# [unfortunately solved] eth0 seems to have disappeared...

## Dr Croubie

Hi,

my laptop is a Lenovo 3000 N200, it's got (i think) a broadcom PHY for ethernet with PM965 chipset, so far i've been using the Broadcom Tigon 3 kernel module with no problems.

I use wired eth0 at work, and wireless wlan0 at home, it was working fine on friday at work.

now i get into work this morning login as root on tty, do my regular

>sh eth.sh

(which consists of:

ifconfig eth0 up

dhcpcd eth0

ping -c 3 google.com

ntpdate 0.gentoo.pool.ntp.org)

then

> emerge -uDNva world

and it gives me:

dev-libs/icu-4.4.1

app-admin/eselect-ctags-1.13

which i install, then

>kdm

to start my day's work.

i logon as my user, click on firefox, click to load up my pages, and nothing happens. i click again, and firefox crashes. i try loading firefox again and it just times out. thinking that maybe it's a problem with the 2 packages i just installed, i logout, quit kdm back to the tty, and reboot. when it boots again, i do my

> sh eth.sh

and i get:

eth0: ERROR while getting interface flags: No such Device

also now:

> ifconfig -a

lo (etc)

wlan0 (etc)

and no eth0.

> dmesg | grep -i eth

gives nothing

> lspci

gives only usb and pci and audio and sata and Network controller: iwl4965ag (wlan0) but no ethernet port.

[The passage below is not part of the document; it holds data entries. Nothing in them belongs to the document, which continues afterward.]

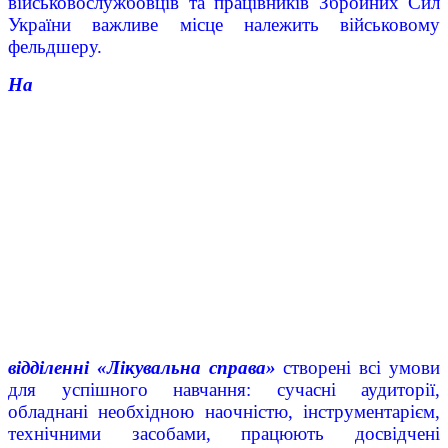
військовослужбовців та працівників Збройних Сил
України важливе місце належить військовому
фельдшеру.
На
відділенні «Лікувальна справа»
cтворені всі умови
для успішного навчання: сучасні аудиторії,
обладнані необхідною наочністю, інструментарієм,
технічними засобами, працюють досвідчені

(sorry i can't copy/paste here, after all, the internet isn't working on my laptop, i can >> to a text file on a usb stick if anyone really wants to see the rest)

so it appears that i just don't have an ethernet port anymore, how?

I've just recompiled my kernel with a few more possible modules in for the hell of it, even though i haven't taken any modules out for ages, i'm not sure what else i can do though, updating icu and eselect wouldn't have killed anything, and the eth0 obviously worked before that to download the packages.

any ideas?Last edited by Dr Croubie on Tue Jun 15, 2010 8:54 am; edited 1 time in total

----------

## cach0rr0

tg3 built as a module, or a built-in?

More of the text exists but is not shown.